As Gershwin did not have sufficient knowledge of orchestration in 1924, Whiteman's pianist and chief arranger Ferde Grofé played a key role in the rhapsody's meteoric success, and scholars have contended that Grofé's arrangements of the Rhapsody secured its place in American culture. Gershwin's biographer, Isaac Goldberg, noted in 1931 that Grofé played a crucial role in the premiere's triumph:

In the heat of the occasion, the contribution of Ferdie Grofé, the arranger on the Whiteman staff who had scored the Rhapsody in ten days, was overlooked or ignored. It is true that an appreciable part of the scoring had been indicated by Gershwin; nevertheless, the contribution of Grofé was of prime importance, not only to the composition, but [also] to the jazz scoring of the immediate future.

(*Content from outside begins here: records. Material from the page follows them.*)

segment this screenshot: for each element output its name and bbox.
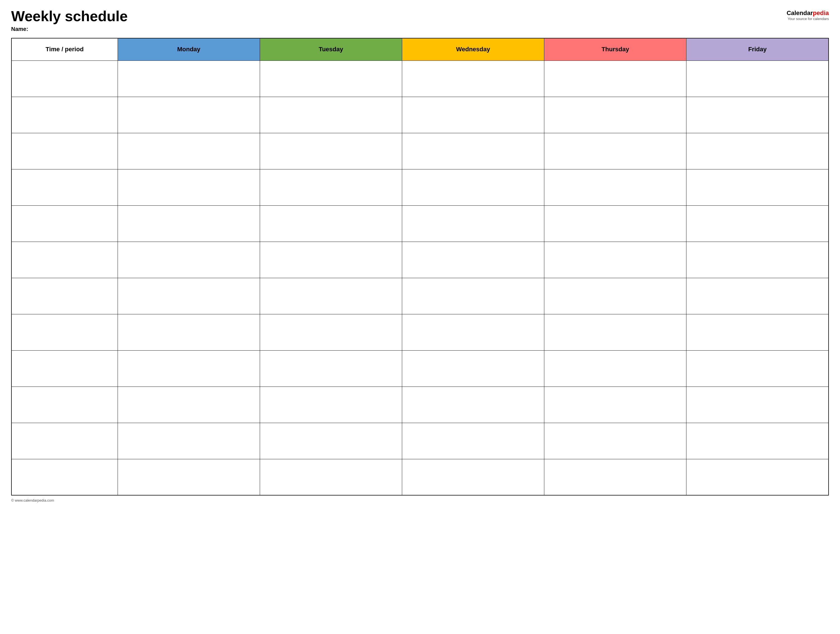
schedule-cell[interactable] — [544, 205, 687, 241]
time-cell[interactable] — [11, 133, 118, 169]
col-header-monday: Monday — [118, 38, 260, 60]
schedule-cell[interactable] — [118, 97, 260, 133]
schedule-cell[interactable] — [544, 386, 687, 423]
schedule-cell[interactable] — [260, 386, 402, 423]
table-row — [11, 350, 829, 386]
table-row — [11, 97, 829, 133]
table-row — [11, 278, 829, 314]
title-section: Weekly schedule Name: — [11, 8, 128, 32]
schedule-cell[interactable] — [687, 314, 829, 350]
schedule-cell[interactable] — [687, 386, 829, 423]
schedule-cell[interactable] — [687, 423, 829, 459]
table-row — [11, 133, 829, 169]
schedule-cell[interactable] — [260, 169, 402, 205]
schedule-cell[interactable] — [260, 423, 402, 459]
table-row — [11, 314, 829, 350]
schedule-cell[interactable] — [118, 241, 260, 278]
name-label: Name: — [11, 26, 128, 32]
time-cell[interactable] — [11, 60, 118, 97]
schedule-cell[interactable] — [544, 60, 687, 97]
time-cell[interactable] — [11, 459, 118, 495]
schedule-cell[interactable] — [260, 350, 402, 386]
time-cell[interactable] — [11, 350, 118, 386]
table-header-row: Time / period Monday Tuesday Wednesday T… — [11, 38, 829, 60]
schedule-cell[interactable] — [687, 278, 829, 314]
footer-url: © www.calendarpedia.com — [11, 498, 54, 503]
schedule-cell[interactable] — [118, 169, 260, 205]
logo-calendar: Calendar — [786, 9, 813, 16]
logo-pedia: pedia — [813, 9, 829, 16]
schedule-table: Time / period Monday Tuesday Wednesday T… — [11, 38, 829, 495]
schedule-cell[interactable] — [260, 205, 402, 241]
schedule-cell[interactable] — [544, 97, 687, 133]
schedule-cell[interactable] — [544, 241, 687, 278]
schedule-cell[interactable] — [402, 97, 544, 133]
schedule-cell[interactable] — [687, 169, 829, 205]
time-cell[interactable] — [11, 205, 118, 241]
page-header: Weekly schedule Name: Calendarpedia Your… — [11, 8, 829, 32]
page-title: Weekly schedule — [11, 8, 128, 24]
table-row — [11, 386, 829, 423]
schedule-cell[interactable] — [544, 133, 687, 169]
time-cell[interactable] — [11, 97, 118, 133]
logo-text: Calendarpedia — [786, 9, 829, 17]
schedule-cell[interactable] — [118, 423, 260, 459]
schedule-cell[interactable] — [118, 386, 260, 423]
schedule-cell[interactable] — [118, 314, 260, 350]
schedule-cell[interactable] — [118, 350, 260, 386]
schedule-cell[interactable] — [402, 241, 544, 278]
logo-section: Calendarpedia Your source for calendars — [786, 9, 829, 21]
schedule-cell[interactable] — [544, 169, 687, 205]
schedule-cell[interactable] — [260, 278, 402, 314]
schedule-cell[interactable] — [402, 423, 544, 459]
schedule-cell[interactable] — [402, 386, 544, 423]
schedule-cell[interactable] — [402, 278, 544, 314]
schedule-cell[interactable] — [260, 459, 402, 495]
time-cell[interactable] — [11, 314, 118, 350]
col-header-friday: Friday — [687, 38, 829, 60]
schedule-cell[interactable] — [544, 459, 687, 495]
schedule-cell[interactable] — [687, 97, 829, 133]
schedule-cell[interactable] — [687, 459, 829, 495]
schedule-cell[interactable] — [544, 350, 687, 386]
schedule-cell[interactable] — [544, 314, 687, 350]
schedule-cell[interactable] — [118, 278, 260, 314]
schedule-cell[interactable] — [118, 133, 260, 169]
schedule-cell[interactable] — [402, 350, 544, 386]
col-header-thursday: Thursday — [544, 38, 687, 60]
col-header-tuesday: Tuesday — [260, 38, 402, 60]
table-row — [11, 169, 829, 205]
schedule-cell[interactable] — [544, 423, 687, 459]
schedule-cell[interactable] — [402, 60, 544, 97]
time-cell[interactable] — [11, 386, 118, 423]
time-cell[interactable] — [11, 241, 118, 278]
schedule-cell[interactable] — [687, 205, 829, 241]
table-row — [11, 241, 829, 278]
time-cell[interactable] — [11, 278, 118, 314]
schedule-cell[interactable] — [260, 241, 402, 278]
table-row — [11, 60, 829, 97]
schedule-cell[interactable] — [687, 350, 829, 386]
time-cell[interactable] — [11, 169, 118, 205]
schedule-cell[interactable] — [118, 60, 260, 97]
col-header-wednesday: Wednesday — [402, 38, 544, 60]
schedule-cell[interactable] — [260, 314, 402, 350]
schedule-cell[interactable] — [402, 459, 544, 495]
schedule-cell[interactable] — [260, 133, 402, 169]
time-cell[interactable] — [11, 423, 118, 459]
schedule-cell[interactable] — [544, 278, 687, 314]
schedule-cell[interactable] — [260, 60, 402, 97]
schedule-cell[interactable] — [402, 133, 544, 169]
schedule-cell[interactable] — [687, 133, 829, 169]
schedule-cell[interactable] — [260, 97, 402, 133]
schedule-cell[interactable] — [118, 205, 260, 241]
schedule-cell[interactable] — [687, 60, 829, 97]
col-header-time: Time / period — [11, 38, 118, 60]
schedule-cell[interactable] — [402, 205, 544, 241]
footer: © www.calendarpedia.com — [11, 498, 829, 503]
schedule-cell[interactable] — [118, 459, 260, 495]
table-row — [11, 459, 829, 495]
schedule-cell[interactable] — [402, 314, 544, 350]
schedule-cell[interactable] — [687, 241, 829, 278]
schedule-cell[interactable] — [402, 169, 544, 205]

Grofé hastily arranged the famous 1924 score to take full advantage of the Whiteman orchestra's particular strengths. He developed this orchestration for solo piano and Whiteman's 23 musicians. For the reeds section, Ross Gorman (Reed I) played oboe, heckelphone, and B-flat, E-flat, alto, and bass clarinets, as well as sopranino, soprano, and alto saxophones; Donald Clark (Reed II) played soprano, alto, and baritone saxophones, and Hale Byers (Reed III) played soprano, tenor, and baritone saxophones, as well as flute.

For the brass section, two trumpets were played by Henry Busse and Frank Siegrist; two French horns were played by Arturo Cerino and Al Corral; two trombones were played by Roy Maxon and James Casseday, and a tuba and a double bass were played by Guss Helleburg and Alus Armer, respectively. The rest of the ensemble included a drum set, timpani, and a glockenspiel played by George Marsh; one piano typically played by either Ferde Grofé or Henry Lange; one tenor banjo played by Michael Pingatore, and a complement of violins.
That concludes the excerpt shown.